Il aide également la métacognition. En comparant votre sketchnote au cours original, vous voyez vite ce que vous avez compris, oublié ou mal relié, ce qui permet d’ajuster votre méthode avec précision.
L’INSERM et les travaux diffusés par Sciences Cognitives à l’école rappellent qu’on apprend mieux quand on sélectionne l’essentiel, qu’on reformule, puis qu’on se teste régulièrement. Le sketchnote n’est donc pas magique : il soutient la mémorisation s’il sert à penser le cours, pas à le décorer.
En pratique, je vous conseille de viser la clarté. Trois couleurs suffisent souvent, et un schéma simple vaut mieux qu’une page très jolie mais difficile à relire.
Le vrai bénéfice : trier et reformuler, pas décorer
Le sketchnote aide surtout à mieux apprendre parce qu’il oblige à choisir l’essentiel et à le redire avec vos mots. Ce n’est pas le dessin qui fait mémoriser. C’est le travail mental de tri, de lien et de reformulation personnelle.
Un sketchnote efficace reste simple. Quand vous sélectionnez les idées clés, que vous reliez causes, conséquences et exemples, puis que vous transformez le cours en mots personnels, vous activez la compréhension et la mémorisation durable, comme le montrent les apports des sciences cognitives sur le traitement actif de l’information.
Si vous passez plus de temps à colorier qu’à reformuler, vous perdez le vrai bénéfice de la méthode.
Les limites du sketchnote à connaître
Le sketchnote n’est pas adapté à tout. Il aide très bien à résumer, organiser et mémoriser, mais il montre vite ses limites dès qu’un cours exige une précision mot à mot, un raisonnement long ou des calculs détaillés.
Je vous conseille donc de l’utiliser comme support de compréhension et de révision, puis de le compléter par une trace écrite classique lorsque vous devez apprendre une démonstration, rédiger un développement construit ou retenir un texte juridique très précis.

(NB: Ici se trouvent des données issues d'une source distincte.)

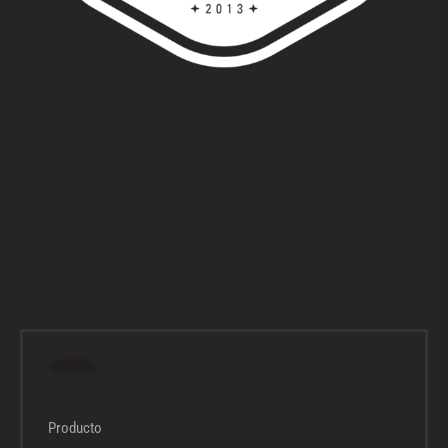
Producto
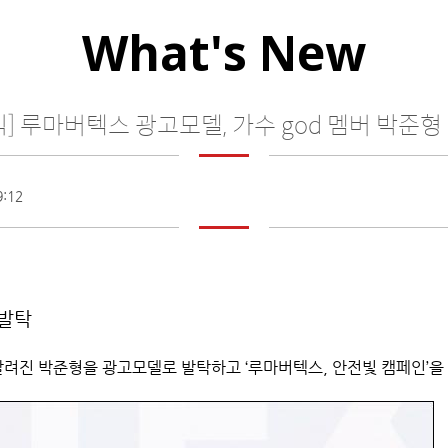
What's New
식] 루마버텍스 광고모델, 가수 god 멤버 박준형
9:12
 발탁
알려진 박준형을 광고모델로 발탁하고
‘
루마버텍스
,
안전빛 캠페인
’
을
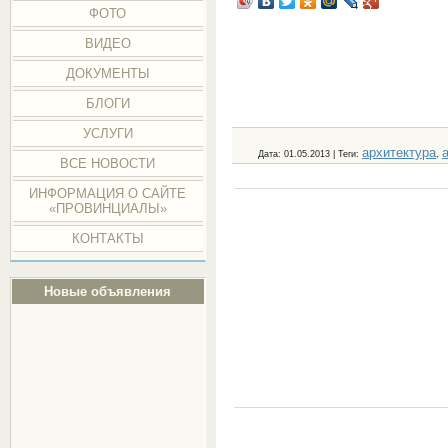
ФОТО
ВИДЕО
ДОКУМЕНТЫ
БЛОГИ
УСЛУГИ
архитектура
Дата
: 01.05.2013 |
Теги
:
,
ВСЕ НОВОСТИ
ИНФОРМАЦИЯ О САЙТЕ
«ПРОВИНЦИАЛЫ»
КОНТАКТЫ
Новые объявления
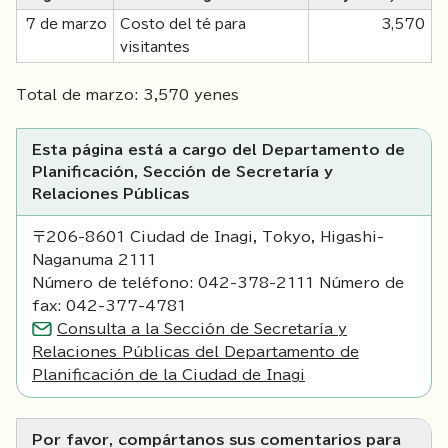
7 de marzo
Costo del té para
3,570
visitantes
Total de marzo: 3,570 yenes
Esta página está a cargo del Departamento de
Planificación, Sección de Secretaría y
Relaciones Públicas
〒206-8601 Ciudad de Inagi, Tokyo, Higashi-
Naganuma 2111
Número de teléfono: 042-378-2111 Número de
fax: 042-377-4781
Consulta a la Sección de Secretaría y
Relaciones Públicas del Departamento de
Planificación de la Ciudad de Inagi
Por favor, compártanos sus comentarios para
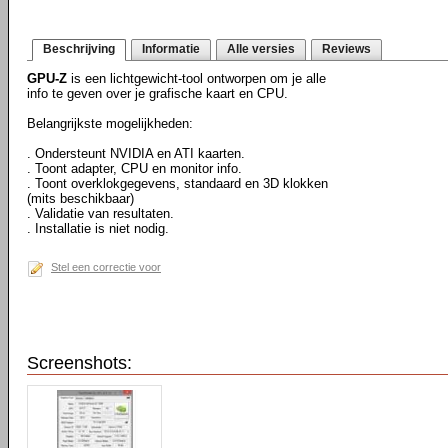
Beschrijving
Informatie
Alle versies
Reviews
GPU-Z
is een lichtgewicht-tool ontworpen om je alle
info te geven over je grafische kaart en CPU.
Belangrijkste mogelijkheden:
. Ondersteunt NVIDIA en ATI kaarten.
. Toont adapter, CPU en monitor info.
. Toont overklokgegevens, standaard en 3D klokken
(mits beschikbaar)
. Validatie van resultaten.
. Installatie is niet nodig.
Stel een correctie voor
Screenshots:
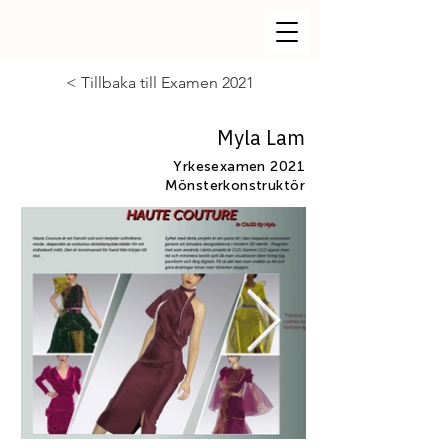
< Tillbaka till Examen 2021
Myla Lam
Yrkesexamen 2021
Mönsterkonstruktör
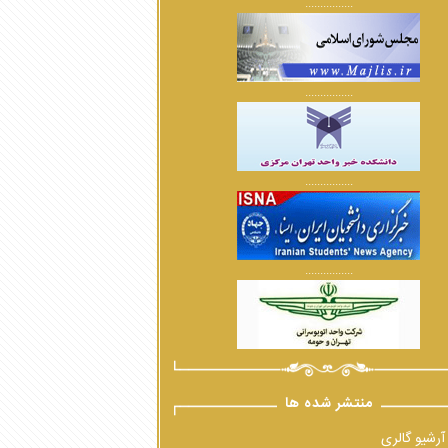
................
................
................
................
منتشر شده ها
آرشیو گالری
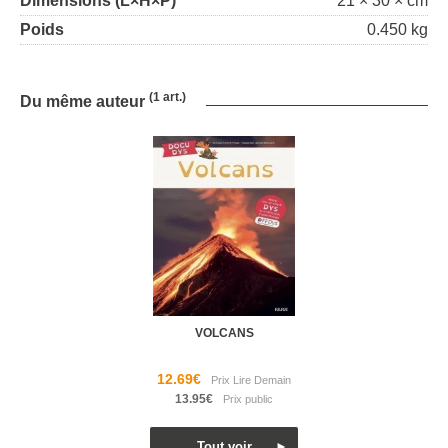
Dimensions (L×H×P)
21 × 30 × cm
Poids
0.450 kg
(1 art.)
Du même auteur
VOLCANS
12.69€
13.95€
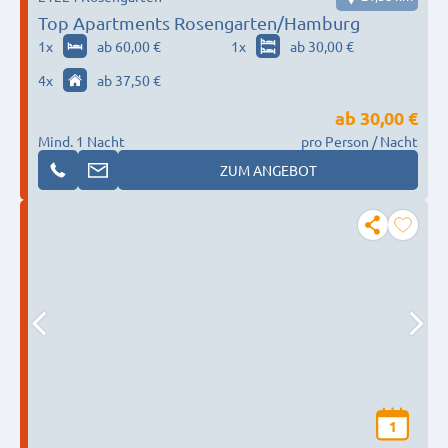
Top Apartments Rosengarten/Hamburg
1
x
ab 60,00 €
1
x
ab 30,00 €
4
x
ab 37,50 €
ab
30,00 €
Mind. 1 Nacht
pro Person / Nacht
ZUM ANGEBOT
1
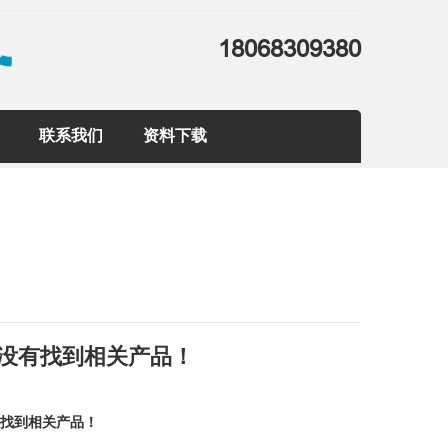
18068309380
联系我们
资料下载
没有找到相关产品！
有找到相关产品！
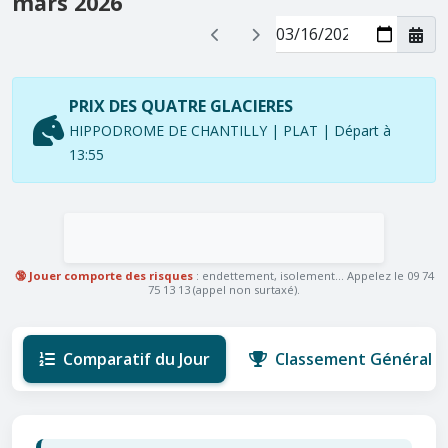
mars 2026
PRIX DES QUATRE GLACIERES
HIPPODROME DE CHANTILLY | PLAT | Départ à
13:55
🔞 Jouer comporte des risques
: endettement, isolement... Appelez le 09 74
75 13 13 (appel non surtaxé).
Comparatif du Jour
Classement Général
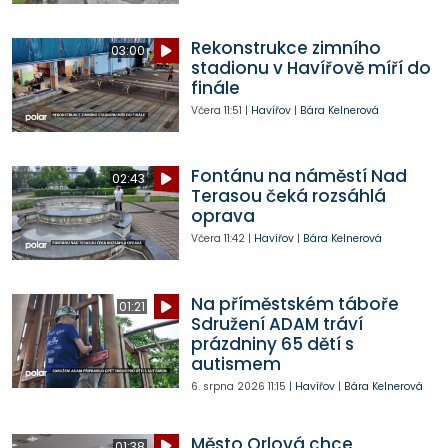
Rekonstrukce zimního
03:00
stadionu v Havířově míří do
finále
Včera
11:51
|
Havířov
|
Bára Kelnerová
Fontánu na náměstí Nad
02:43
Terasou čeká rozsáhlá
oprava
Včera
11:42
|
Havířov
|
Bára Kelnerová
Na příměstském táboře
01:21
Sdružení ADAM tráví
prázdniny 65 dětí s
autismem
6. srpna 2026
11:15
|
Havířov
|
Bára Kelnerová
Město Orlová chce
01:38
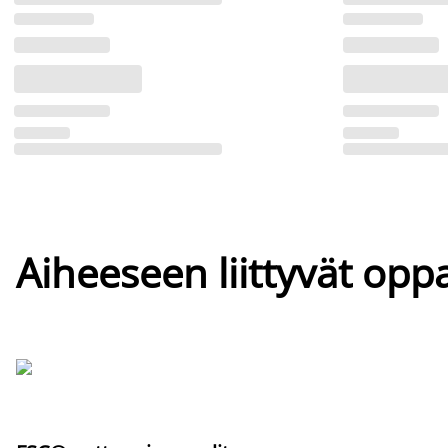
Aiheeseen liittyvät oppa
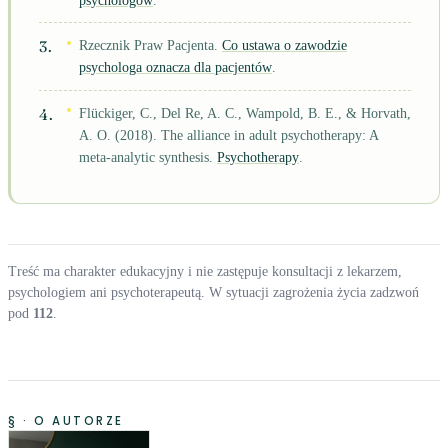
Rzecznik Praw Pacjenta.
Co ustawa o zawodzie
psychologa oznacza dla pacjentów
.
Flückiger, C., Del Re, A. C., Wampold, B. E., & Horvath,
A. O. (2018). The alliance in adult psychotherapy: A
meta-analytic synthesis.
Psychotherapy
.
Treść ma charakter edukacyjny i nie zastępuje konsultacji z lekarzem,
psychologiem ani psychoterapeutą. W sytuacji zagrożenia życia zadzwoń
pod
112
.
§ · O AUTORZE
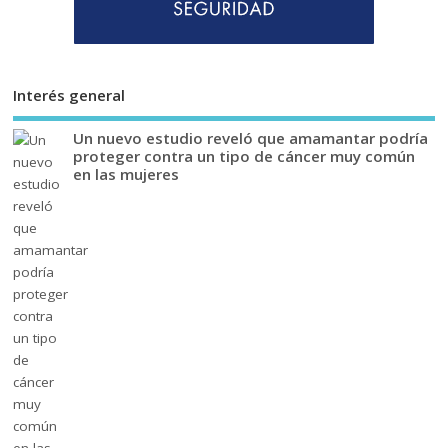
Interés general
Un nuevo estudio reveló que amamantar podría
proteger contra un tipo de cáncer muy común
en las mujeres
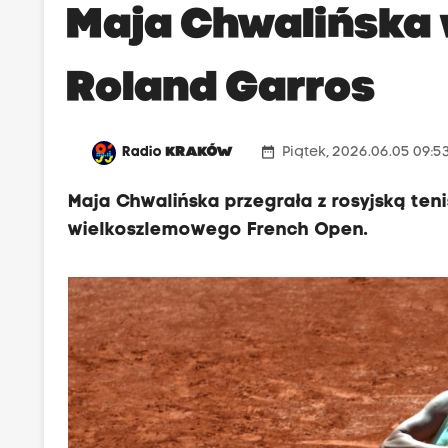
Maja Chwalińska 
Roland Garros
date_range
Radio
KRAKÓW
Piątek, 2026.06.05 09:5
Maja Chwalińska przegrała z rosyjską tenis
wielkoszlemowego French Open.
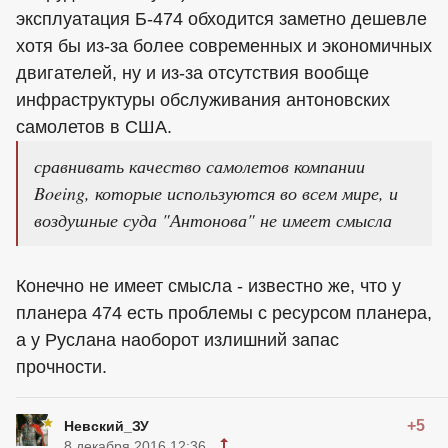
эксплуатация Б-474 обходится заметно дешевле
хотя бы из-за более современных и экономичных
двигателей, ну и из-за отсутствия вообще
инфраструктуры обслуживания антоновских
самолетов в США.
сравнивать качество самолетов компании
Boeing, которые используются во всем мире, и
воздушные суда "Антонова" не имеет смысла
Конечно не имеет смысла - известно же, что у
планера 474 есть проблемы с ресурсом планера,
а у Руслана наоборот излишний запас
прочности.
+5
Невский_ЗУ
8 декабря 2016 12:36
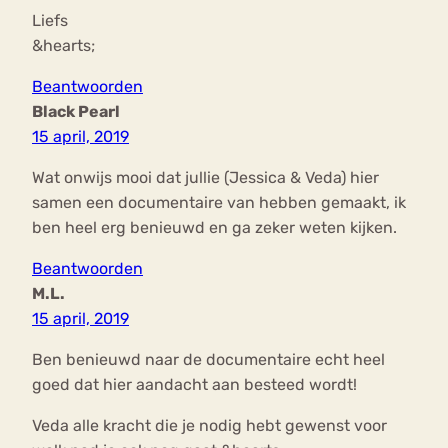
Liefs
&hearts;
Beantwoorden
Black Pearl
15 april, 2019
Wat onwijs mooi dat jullie (Jessica & Veda) hier
samen een documentaire van hebben gemaakt, ik
ben heel erg benieuwd en ga zeker weten kijken.
Beantwoorden
M.L.
15 april, 2019
Ben benieuwd naar de documentaire echt heel
goed dat hier aandacht aan besteed wordt!
Veda alle kracht die je nodig hebt gewenst voor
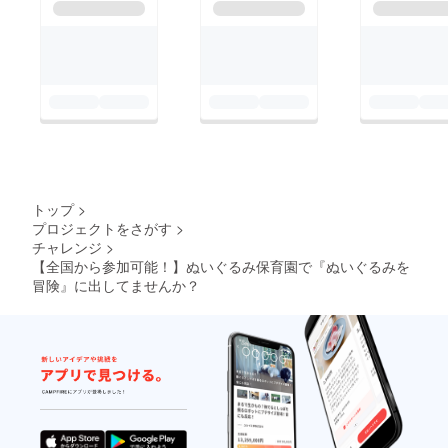
の記録写真と共に、ぬ
メッセージを見て、こ
いぐるみ保育園の様子
のプロジェクトが始
を皆さんにお届けしま
まった時点で、既にぬ
す。ぬいぐるみへの愛
いぐるみ保育園がス
着がなかった方にも、
タートしていることを
なぜか「良かった！」
実感すると共に、期待
「面白い話を聞い
に応えたい責任感と大
た！」と思っていただ
切なぬいぐるみをお預
けるようなご報告がで
トップ
>
かりする緊張感を抱い
プロジェクトをさがす
>
きると信じておりま
ております。おかげさ
チャレンジ
>
す。ぜひ、耳だけでも
【全国から参加可能！】ぬいぐるみ保育園で『ぬいぐるみを
まで、既にたくさんの
参加いただけたら嬉し
冒険』に出してませんか？
ご支援が集まりまし
いです。日時：10月7
た。私一人で成功させ
日(金) 20:00-21:00形
るのではなく、アルバ
式：Zoomによるオン
イトをお願いしている
ライン配信内容：ぬい
数名のスタッフと、ご
ぐるみ保育園の活動報
支援いただいた皆様全
告Zoomミーティング
員の力で、世界できっ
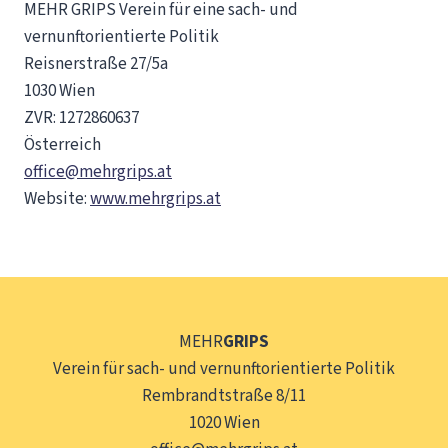
MEHR GRIPS Verein für eine sach- und
vernunftorientierte Politik
Reisnerstraße 27/5a
1030 Wien
ZVR: 1272860637
Österreich
office@mehrgrips.at
Website:
www.mehrgrips.at
MEHR
GRIPS
Verein für sach- und vernunftorientierte Politik
Rembrandtstraße 8/11
1020 Wien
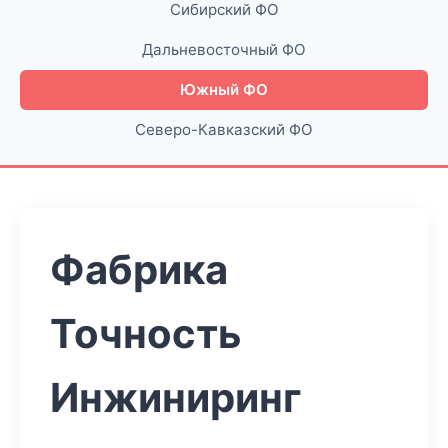
Сибирский ФО
Дальневосточный ФО
Южный ФО
Северо-Кавказский ФО
Фабрика
Точность
Инжиниринг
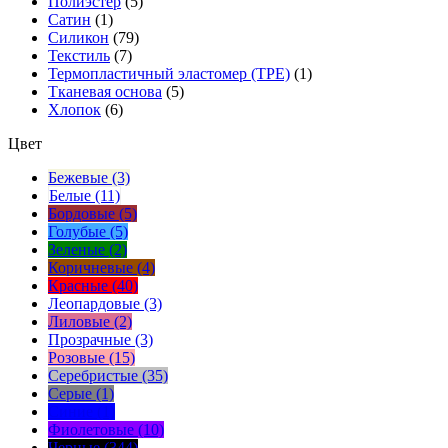
Полиэстер
(5)
Сатин
(1)
Силикон
(79)
Текстиль
(7)
Термопластичный эластомер (TPE)
(1)
Тканевая основа
(5)
Хлопок
(6)
Цвет
Бежевые (3)
Белые (11)
Бордовые (5)
Голубые (5)
Зеленые (2)
Коричневые (4)
Красные (40)
Леопардовые (3)
Лиловые (2)
Прозрачные (3)
Розовые (15)
Серебристые (35)
Серые (1)
Синие (1)
Фиолетовые (10)
Черные (344)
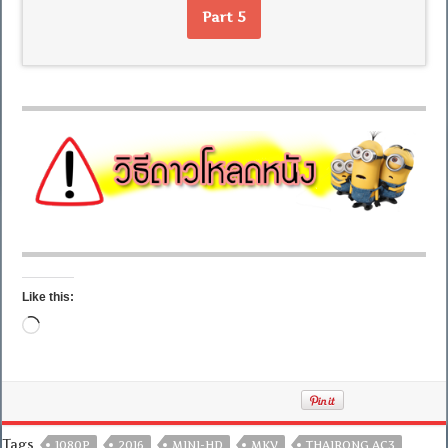
Part 5
Like this:
Loading…
Tags
1080P
2016
MINI-HD
MKV
THAIRONG AC3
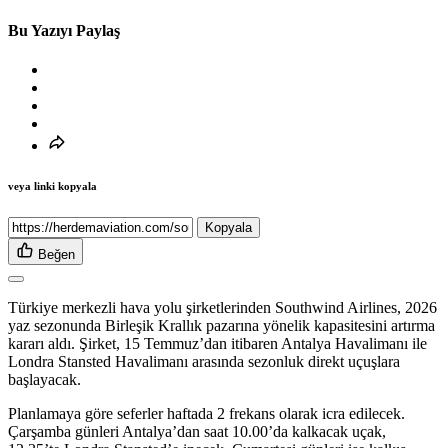
Bu Yazıyı Paylaş
veya linki kopyala
Kopyala
Beğen
Türkiye merkezli hava yolu şirketlerinden Southwind Airlines, 2026
yaz sezonunda Birleşik Krallık pazarına yönelik kapasitesini artırma
kararı aldı. Şirket, 15 Temmuz’dan itibaren Antalya Havalimanı ile
Londra Stansted Havalimanı arasında sezonluk direkt uçuşlara
başlayacak.
Planlamaya göre seferler haftada 2 frekans olarak icra edilecek.
Çarşamba günleri Antalya’dan saat 10.00’da kalkacak uçak,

En mathématiques, par exemple, un sketchnote peut résumer une méthode. En revanche, il remplace mal les étapes exactes d’une démonstration ou d’un exercice de calcul posé. Même chose en droit, en philosophie ou en histoire des arts, quand chaque formulation compte. L’autre limite est très fréquente. Certains élèves passent plus de temps à décorer qu’à apprendre.
Si vous choisissez cette méthode, gardez une règle simple : le dessin doit servir l’idée, jamais la ralentir. Les repères d’Eduscol sur les stratégies d’apprentissage rappellent d’ailleurs qu’un outil n’est efficace que s’il soutient réellement l’attention, la compréhension et la mémorisation.
Le sketchnote est excellent pour synthétiser un cours, beaucoup moins pour restituer un raisonnement complet, un calcul détaillé ou une formulation exacte.
Pour savoir comment faire un sketchnote utile, partez du sens avant de dessiner. Repérez l’idée centrale, gardez seulement les mots-clés, organisez la page en blocs, ajoutez quelques flèches et pictogrammes simples, puis relisez pour vérifier que votre prise de notes visuelle reste claire, légère et facile à mémoriser.
Comment faire un sketchnote efficace en 6 étapes
Bonne nouvelle : nul besoin de savoir dessiner. Une feuille A4, un stylo noir et une ou deux couleurs suffisent largement pour appliquer une méthode sketchnote efficace dès ce soir sur un cours.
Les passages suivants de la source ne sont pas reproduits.